### TASK ITEM
Which lines of the entries contain the word "submissions"? Please list them.

### Document structure recognition data
________

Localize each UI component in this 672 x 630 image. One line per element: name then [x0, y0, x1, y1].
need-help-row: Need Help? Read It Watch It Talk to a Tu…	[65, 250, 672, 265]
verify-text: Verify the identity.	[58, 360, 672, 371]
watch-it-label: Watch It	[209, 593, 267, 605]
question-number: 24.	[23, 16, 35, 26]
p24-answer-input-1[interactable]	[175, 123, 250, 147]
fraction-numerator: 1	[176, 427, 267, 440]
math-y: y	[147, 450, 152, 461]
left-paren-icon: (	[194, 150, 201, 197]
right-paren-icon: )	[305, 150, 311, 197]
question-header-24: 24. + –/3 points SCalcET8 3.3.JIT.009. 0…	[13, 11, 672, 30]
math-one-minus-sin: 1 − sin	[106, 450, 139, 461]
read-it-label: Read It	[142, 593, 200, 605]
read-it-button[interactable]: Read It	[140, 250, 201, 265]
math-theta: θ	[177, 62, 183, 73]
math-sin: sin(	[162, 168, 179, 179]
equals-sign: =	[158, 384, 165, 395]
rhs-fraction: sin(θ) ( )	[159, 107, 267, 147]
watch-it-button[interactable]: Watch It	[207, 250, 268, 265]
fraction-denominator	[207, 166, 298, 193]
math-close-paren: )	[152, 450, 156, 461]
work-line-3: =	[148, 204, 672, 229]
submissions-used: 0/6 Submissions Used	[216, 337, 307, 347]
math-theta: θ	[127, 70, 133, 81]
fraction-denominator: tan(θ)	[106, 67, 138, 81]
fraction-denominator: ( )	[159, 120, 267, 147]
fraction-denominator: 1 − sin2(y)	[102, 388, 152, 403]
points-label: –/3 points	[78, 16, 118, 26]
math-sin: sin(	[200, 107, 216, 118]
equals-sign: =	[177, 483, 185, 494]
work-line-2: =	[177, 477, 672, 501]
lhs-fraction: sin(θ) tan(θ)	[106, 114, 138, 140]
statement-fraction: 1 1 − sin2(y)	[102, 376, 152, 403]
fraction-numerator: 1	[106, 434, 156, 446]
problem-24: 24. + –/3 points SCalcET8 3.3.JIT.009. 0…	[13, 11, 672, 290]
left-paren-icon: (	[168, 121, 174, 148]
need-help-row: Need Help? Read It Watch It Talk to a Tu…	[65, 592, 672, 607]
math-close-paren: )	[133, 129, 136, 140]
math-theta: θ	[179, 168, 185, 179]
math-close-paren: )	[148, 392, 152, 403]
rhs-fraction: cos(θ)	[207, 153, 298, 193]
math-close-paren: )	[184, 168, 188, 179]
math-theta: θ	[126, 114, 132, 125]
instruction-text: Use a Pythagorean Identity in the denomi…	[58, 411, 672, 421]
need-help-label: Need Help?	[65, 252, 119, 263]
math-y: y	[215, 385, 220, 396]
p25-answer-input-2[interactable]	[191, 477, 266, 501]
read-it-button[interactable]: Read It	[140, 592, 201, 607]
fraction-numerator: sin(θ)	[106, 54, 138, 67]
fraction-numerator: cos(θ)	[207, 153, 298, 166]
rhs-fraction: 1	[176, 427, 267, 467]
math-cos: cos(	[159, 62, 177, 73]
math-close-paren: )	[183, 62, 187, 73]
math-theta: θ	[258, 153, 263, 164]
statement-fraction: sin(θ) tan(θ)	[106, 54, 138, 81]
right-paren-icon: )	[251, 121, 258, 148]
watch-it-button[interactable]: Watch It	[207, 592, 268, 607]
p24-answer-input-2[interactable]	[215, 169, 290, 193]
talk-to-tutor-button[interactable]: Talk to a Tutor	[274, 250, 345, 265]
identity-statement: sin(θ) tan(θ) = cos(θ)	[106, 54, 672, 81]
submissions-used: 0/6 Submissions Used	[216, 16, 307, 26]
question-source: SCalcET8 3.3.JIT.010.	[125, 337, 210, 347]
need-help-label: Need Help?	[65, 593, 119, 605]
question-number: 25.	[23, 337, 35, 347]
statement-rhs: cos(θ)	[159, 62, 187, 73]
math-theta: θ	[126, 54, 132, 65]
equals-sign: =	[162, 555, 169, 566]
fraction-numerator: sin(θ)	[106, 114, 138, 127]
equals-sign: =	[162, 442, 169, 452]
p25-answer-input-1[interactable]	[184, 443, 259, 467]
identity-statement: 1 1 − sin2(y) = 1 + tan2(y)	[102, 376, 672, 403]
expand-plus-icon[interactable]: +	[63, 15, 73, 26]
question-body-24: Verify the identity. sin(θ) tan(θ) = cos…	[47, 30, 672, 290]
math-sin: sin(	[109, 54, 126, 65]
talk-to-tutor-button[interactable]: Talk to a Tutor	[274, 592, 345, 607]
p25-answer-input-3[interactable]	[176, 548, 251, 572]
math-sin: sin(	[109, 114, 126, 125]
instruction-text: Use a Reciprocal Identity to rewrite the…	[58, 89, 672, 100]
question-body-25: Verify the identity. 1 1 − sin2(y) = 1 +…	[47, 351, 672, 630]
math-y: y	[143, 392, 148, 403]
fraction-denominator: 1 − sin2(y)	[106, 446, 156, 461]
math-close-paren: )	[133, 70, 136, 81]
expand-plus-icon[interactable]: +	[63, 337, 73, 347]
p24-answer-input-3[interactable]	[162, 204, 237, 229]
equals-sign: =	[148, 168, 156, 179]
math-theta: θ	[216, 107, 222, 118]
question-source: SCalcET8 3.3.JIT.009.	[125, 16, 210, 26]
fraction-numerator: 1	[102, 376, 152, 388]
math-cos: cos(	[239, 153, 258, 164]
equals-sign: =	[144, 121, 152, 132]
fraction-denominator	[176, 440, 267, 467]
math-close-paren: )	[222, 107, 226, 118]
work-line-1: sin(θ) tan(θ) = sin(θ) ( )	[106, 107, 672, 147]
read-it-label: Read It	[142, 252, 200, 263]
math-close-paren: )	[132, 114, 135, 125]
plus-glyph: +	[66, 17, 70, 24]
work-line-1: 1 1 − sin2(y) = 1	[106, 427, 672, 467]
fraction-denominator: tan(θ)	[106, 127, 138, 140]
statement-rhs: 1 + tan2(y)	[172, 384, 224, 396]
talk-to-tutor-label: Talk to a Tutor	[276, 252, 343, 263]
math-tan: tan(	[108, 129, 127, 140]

________

### ANSWER
submissions-used: 0/6 Submissions Used	[216, 337, 307, 347]
submissions-used: 0/6 Submissions Used	[216, 16, 307, 26]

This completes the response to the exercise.